TASK DESCRIPTION: Read the records beneath this task and copy every line that contains the string "Policy".

Recorded data:
--- START ---

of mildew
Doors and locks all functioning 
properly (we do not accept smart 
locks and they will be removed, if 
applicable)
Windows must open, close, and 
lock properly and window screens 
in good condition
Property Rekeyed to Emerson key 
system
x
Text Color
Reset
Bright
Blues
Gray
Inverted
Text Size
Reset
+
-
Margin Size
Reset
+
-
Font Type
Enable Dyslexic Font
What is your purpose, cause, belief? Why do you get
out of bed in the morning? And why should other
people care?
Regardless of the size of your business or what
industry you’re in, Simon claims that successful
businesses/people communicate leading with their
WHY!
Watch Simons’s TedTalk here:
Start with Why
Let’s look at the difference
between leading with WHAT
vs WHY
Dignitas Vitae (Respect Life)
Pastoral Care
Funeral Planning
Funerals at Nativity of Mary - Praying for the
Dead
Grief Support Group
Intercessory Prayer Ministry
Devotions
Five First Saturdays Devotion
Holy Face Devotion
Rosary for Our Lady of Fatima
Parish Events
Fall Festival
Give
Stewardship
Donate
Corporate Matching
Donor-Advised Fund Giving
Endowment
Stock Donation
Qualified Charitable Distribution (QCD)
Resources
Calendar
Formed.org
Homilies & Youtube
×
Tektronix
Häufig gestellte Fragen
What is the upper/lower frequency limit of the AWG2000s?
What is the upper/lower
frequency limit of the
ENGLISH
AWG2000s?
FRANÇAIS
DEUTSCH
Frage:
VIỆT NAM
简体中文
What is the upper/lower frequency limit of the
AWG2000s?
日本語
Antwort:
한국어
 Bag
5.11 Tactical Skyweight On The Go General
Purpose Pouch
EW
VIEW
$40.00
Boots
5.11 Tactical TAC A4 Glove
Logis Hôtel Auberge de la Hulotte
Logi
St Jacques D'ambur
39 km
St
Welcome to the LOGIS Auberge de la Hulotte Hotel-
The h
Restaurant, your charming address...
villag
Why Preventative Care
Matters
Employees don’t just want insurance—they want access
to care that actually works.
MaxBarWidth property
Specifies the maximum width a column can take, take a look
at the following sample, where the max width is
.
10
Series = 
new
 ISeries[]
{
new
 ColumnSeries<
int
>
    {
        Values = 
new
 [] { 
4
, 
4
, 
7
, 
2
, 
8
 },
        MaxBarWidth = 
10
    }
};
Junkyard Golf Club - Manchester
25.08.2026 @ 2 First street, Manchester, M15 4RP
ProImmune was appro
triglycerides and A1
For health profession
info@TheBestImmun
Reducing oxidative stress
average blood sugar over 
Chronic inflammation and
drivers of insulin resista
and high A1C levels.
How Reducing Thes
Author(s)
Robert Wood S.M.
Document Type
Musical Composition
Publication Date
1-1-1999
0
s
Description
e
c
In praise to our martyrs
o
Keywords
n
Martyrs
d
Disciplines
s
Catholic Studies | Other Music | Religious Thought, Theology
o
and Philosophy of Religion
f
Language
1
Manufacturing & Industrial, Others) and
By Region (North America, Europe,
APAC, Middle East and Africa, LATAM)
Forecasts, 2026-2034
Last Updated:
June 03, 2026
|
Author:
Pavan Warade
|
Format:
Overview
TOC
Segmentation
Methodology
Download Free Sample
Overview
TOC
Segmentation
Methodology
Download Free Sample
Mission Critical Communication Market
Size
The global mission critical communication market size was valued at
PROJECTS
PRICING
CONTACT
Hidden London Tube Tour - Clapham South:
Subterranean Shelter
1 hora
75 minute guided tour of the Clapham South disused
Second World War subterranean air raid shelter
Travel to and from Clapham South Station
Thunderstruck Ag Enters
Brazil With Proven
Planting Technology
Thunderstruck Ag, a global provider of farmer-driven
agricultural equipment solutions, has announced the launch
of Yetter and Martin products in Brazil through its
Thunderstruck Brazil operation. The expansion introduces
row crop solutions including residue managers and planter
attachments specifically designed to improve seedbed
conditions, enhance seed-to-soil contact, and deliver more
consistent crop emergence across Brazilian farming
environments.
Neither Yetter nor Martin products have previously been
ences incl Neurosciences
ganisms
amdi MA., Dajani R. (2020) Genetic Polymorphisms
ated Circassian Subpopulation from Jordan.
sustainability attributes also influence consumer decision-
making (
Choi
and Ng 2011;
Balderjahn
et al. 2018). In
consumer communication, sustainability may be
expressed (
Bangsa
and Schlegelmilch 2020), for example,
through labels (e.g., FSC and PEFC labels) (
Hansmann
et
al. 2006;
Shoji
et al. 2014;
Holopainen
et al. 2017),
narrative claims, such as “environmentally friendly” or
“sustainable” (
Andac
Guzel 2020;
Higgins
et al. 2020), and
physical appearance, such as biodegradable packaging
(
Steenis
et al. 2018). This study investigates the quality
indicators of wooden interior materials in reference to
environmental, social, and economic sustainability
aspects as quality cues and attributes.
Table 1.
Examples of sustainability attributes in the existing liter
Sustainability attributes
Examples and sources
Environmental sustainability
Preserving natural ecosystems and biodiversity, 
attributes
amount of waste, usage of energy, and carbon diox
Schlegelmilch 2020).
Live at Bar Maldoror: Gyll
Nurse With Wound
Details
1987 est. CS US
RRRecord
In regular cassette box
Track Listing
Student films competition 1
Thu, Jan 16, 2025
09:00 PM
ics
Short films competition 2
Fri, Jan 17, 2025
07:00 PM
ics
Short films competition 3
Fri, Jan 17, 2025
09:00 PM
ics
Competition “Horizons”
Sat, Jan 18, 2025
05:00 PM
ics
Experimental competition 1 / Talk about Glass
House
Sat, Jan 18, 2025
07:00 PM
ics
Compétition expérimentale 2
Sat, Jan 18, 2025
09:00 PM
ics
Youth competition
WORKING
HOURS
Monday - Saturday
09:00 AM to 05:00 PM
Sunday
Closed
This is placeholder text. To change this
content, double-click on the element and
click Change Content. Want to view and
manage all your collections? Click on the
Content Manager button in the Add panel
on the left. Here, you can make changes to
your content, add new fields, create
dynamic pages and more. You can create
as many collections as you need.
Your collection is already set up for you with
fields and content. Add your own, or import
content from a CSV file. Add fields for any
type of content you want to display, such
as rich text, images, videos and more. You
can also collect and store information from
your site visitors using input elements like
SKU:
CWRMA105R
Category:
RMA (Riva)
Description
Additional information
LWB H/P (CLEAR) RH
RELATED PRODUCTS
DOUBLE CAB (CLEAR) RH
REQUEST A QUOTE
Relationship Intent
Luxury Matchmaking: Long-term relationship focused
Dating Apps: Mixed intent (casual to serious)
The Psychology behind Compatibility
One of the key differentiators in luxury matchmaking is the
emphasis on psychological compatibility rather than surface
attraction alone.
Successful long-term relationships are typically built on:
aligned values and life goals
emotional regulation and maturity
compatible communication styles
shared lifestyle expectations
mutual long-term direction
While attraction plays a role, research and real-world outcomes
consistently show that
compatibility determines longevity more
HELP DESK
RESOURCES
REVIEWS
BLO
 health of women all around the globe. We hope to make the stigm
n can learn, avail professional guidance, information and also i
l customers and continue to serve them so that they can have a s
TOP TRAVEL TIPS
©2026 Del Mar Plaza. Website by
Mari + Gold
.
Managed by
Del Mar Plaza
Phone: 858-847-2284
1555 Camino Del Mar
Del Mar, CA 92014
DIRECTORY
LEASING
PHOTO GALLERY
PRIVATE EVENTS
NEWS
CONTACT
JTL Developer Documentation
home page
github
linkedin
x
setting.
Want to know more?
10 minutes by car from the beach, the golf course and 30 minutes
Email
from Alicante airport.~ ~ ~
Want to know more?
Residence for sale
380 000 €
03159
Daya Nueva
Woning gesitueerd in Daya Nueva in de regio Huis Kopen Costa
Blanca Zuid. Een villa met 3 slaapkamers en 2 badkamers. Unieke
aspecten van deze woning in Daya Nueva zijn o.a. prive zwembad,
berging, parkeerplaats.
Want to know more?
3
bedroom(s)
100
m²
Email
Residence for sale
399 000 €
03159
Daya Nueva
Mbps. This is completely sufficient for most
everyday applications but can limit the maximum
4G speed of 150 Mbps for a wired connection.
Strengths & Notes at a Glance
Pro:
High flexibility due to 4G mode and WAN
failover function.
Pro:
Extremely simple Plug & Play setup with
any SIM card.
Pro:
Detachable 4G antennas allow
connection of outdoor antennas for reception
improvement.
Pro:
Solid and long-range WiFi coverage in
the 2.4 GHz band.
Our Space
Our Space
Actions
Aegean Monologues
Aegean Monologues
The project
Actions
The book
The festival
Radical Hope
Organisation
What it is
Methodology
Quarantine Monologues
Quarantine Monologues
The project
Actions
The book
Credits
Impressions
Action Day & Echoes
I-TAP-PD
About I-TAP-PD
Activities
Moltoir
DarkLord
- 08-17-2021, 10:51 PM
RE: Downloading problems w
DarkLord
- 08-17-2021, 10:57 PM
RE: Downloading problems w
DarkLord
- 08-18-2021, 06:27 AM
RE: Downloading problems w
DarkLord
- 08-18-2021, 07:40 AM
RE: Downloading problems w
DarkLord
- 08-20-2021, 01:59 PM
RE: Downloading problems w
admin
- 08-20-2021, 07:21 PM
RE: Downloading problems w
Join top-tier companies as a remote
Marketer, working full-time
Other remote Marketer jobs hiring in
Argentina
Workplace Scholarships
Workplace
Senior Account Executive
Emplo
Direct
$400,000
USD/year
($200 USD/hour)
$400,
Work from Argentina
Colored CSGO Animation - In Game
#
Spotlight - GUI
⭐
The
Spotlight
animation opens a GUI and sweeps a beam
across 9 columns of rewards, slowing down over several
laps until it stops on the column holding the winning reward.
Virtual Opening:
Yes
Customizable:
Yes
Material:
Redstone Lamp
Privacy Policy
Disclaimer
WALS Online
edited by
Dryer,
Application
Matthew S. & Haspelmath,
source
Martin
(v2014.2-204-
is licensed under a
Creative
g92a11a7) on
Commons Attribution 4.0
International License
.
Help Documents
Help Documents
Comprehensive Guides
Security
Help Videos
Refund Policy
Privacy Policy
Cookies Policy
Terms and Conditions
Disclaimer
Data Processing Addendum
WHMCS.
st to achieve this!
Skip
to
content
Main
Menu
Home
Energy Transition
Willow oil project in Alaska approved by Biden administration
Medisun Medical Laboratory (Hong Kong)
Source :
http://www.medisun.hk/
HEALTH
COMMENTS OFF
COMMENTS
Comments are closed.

--- END ---

SOLUTION FOR THIS TASK:
Privacy Policy
Refund Policy
Privacy Policy
Cookies Policy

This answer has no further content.